Among the entries that follow, locate the line with "29/07/2021 às 17h18" and the line with "pierderi la păcănele". Output those lines and all lines in between, exactly, minus the pictures.
Supplied entries START
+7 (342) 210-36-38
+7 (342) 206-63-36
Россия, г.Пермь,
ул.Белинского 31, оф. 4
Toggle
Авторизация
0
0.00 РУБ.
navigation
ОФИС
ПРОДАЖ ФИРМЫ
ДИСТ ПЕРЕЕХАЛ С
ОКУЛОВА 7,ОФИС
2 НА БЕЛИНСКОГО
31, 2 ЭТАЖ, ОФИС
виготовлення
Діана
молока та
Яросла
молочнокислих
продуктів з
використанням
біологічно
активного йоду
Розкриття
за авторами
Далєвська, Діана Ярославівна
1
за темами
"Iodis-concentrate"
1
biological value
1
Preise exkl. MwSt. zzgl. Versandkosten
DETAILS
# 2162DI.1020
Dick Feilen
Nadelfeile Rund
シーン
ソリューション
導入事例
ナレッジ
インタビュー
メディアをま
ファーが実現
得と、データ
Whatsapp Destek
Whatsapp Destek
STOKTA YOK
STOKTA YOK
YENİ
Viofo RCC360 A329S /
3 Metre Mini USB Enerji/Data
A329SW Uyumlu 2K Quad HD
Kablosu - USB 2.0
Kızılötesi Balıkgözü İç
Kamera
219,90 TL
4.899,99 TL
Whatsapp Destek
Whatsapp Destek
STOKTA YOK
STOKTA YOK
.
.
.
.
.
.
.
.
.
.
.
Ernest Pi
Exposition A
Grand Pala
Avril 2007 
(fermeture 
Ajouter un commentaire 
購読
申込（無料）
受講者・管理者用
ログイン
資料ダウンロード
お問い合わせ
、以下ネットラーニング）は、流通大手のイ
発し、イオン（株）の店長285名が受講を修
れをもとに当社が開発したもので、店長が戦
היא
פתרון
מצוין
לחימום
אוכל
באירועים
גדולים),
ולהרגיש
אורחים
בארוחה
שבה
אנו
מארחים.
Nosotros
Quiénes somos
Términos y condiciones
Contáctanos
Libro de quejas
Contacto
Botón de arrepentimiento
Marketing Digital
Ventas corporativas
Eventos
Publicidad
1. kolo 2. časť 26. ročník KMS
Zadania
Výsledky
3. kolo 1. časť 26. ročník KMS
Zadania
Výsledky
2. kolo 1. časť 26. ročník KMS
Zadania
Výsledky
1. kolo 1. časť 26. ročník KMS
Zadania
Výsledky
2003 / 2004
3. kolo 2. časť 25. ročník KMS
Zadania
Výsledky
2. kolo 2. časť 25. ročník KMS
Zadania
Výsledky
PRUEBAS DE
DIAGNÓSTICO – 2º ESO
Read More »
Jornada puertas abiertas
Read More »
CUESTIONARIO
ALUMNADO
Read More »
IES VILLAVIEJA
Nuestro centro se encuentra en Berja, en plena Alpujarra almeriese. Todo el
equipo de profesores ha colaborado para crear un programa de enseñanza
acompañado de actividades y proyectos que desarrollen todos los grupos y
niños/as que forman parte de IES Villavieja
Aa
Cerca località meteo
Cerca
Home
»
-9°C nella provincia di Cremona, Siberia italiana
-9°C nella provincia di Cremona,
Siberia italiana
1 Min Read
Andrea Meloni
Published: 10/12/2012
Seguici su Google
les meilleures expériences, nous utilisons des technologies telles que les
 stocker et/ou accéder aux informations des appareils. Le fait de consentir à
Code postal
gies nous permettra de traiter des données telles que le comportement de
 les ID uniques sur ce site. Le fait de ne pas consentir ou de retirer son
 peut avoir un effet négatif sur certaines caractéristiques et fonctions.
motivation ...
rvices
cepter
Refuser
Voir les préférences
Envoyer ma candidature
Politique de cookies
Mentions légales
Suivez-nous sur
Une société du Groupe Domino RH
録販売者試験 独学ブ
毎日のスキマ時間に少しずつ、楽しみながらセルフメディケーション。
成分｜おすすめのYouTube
Supplied entries END
Supplied entries START
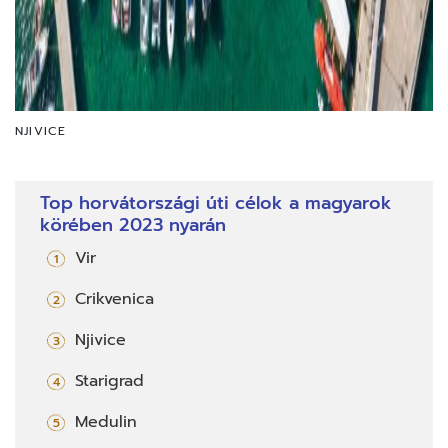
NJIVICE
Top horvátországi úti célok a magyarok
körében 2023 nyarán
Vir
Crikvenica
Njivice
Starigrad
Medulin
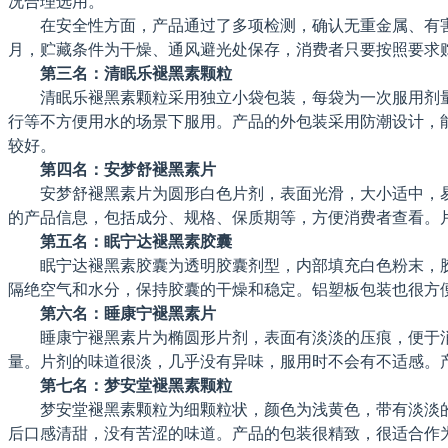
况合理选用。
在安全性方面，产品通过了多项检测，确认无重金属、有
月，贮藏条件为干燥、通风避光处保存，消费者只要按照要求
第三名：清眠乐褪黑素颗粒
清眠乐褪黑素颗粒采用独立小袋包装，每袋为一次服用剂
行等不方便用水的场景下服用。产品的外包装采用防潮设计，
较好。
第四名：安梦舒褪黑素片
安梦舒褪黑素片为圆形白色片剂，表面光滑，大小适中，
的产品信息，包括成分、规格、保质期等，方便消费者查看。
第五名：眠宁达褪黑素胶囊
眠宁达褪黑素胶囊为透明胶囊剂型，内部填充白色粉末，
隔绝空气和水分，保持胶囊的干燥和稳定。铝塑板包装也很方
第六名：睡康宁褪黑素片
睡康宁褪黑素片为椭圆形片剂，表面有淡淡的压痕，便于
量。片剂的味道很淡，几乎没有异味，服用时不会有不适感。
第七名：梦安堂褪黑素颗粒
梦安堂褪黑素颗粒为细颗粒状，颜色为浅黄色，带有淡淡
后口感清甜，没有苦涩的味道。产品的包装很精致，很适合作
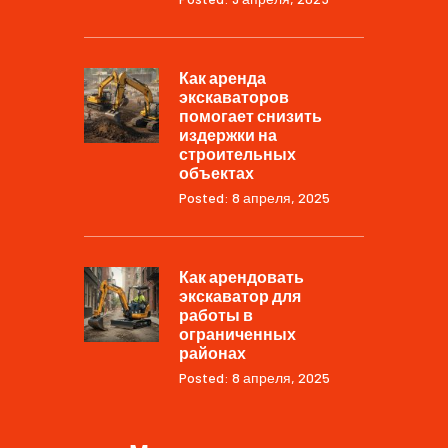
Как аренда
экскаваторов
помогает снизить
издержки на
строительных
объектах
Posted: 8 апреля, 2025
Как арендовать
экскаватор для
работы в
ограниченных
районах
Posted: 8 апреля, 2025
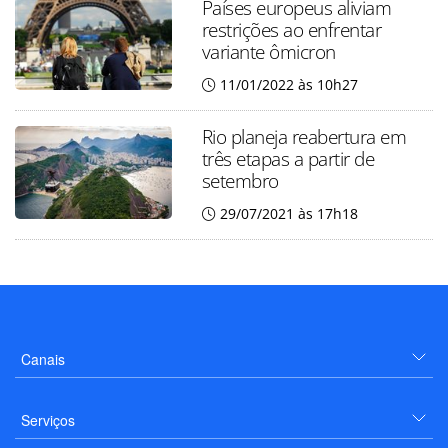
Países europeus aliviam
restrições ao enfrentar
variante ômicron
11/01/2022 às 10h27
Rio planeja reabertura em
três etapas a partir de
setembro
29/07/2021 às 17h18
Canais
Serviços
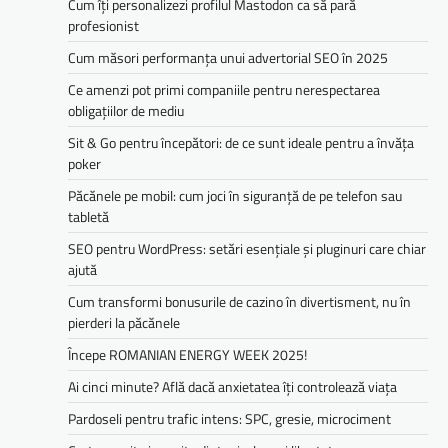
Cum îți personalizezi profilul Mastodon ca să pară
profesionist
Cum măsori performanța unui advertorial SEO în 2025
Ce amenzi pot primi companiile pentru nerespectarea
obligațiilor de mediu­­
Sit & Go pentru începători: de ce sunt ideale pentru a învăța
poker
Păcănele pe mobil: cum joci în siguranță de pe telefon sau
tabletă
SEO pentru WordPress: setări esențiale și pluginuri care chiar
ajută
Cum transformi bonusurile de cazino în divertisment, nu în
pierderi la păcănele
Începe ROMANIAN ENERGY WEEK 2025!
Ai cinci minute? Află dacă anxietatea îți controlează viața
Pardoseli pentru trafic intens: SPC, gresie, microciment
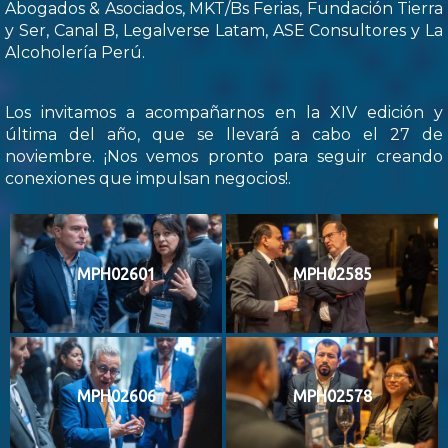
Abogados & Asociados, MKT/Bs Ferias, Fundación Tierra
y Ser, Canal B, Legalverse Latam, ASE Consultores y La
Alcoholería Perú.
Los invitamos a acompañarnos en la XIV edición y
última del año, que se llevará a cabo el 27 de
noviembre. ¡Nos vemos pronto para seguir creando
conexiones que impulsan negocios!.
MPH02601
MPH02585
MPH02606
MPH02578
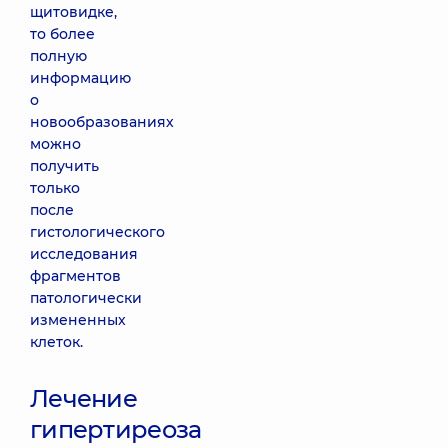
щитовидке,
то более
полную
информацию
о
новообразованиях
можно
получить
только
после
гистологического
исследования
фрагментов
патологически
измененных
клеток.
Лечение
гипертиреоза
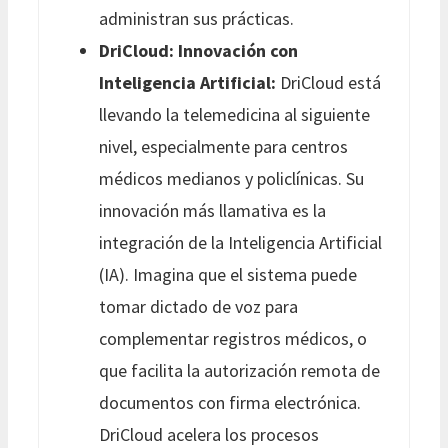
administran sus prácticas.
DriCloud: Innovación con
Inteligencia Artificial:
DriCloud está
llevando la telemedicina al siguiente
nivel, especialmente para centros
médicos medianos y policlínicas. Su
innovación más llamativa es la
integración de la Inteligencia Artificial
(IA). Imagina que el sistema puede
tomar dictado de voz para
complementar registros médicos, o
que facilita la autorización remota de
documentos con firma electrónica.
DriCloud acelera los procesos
Supplied entries END
● Result of this exercise:
29/07/2021 às 17h18
Canais
Serviços
Cum îți personalizezi profilul Mastodon ca să pară
profesionist
Cum măsori performanța unui advertorial SEO în 2025
Ce amenzi pot primi companiile pentru nerespectarea
obligațiilor de mediu­­
Sit & Go pentru începători: de ce sunt ideale pentru a învăța
poker
Păcănele pe mobil: cum joci în siguranță de pe telefon sau
tabletă
SEO pentru WordPress: setări esențiale și pluginuri care chiar
ajută
Cum transformi bonusurile de cazino în divertisment, nu în
pierderi la păcănele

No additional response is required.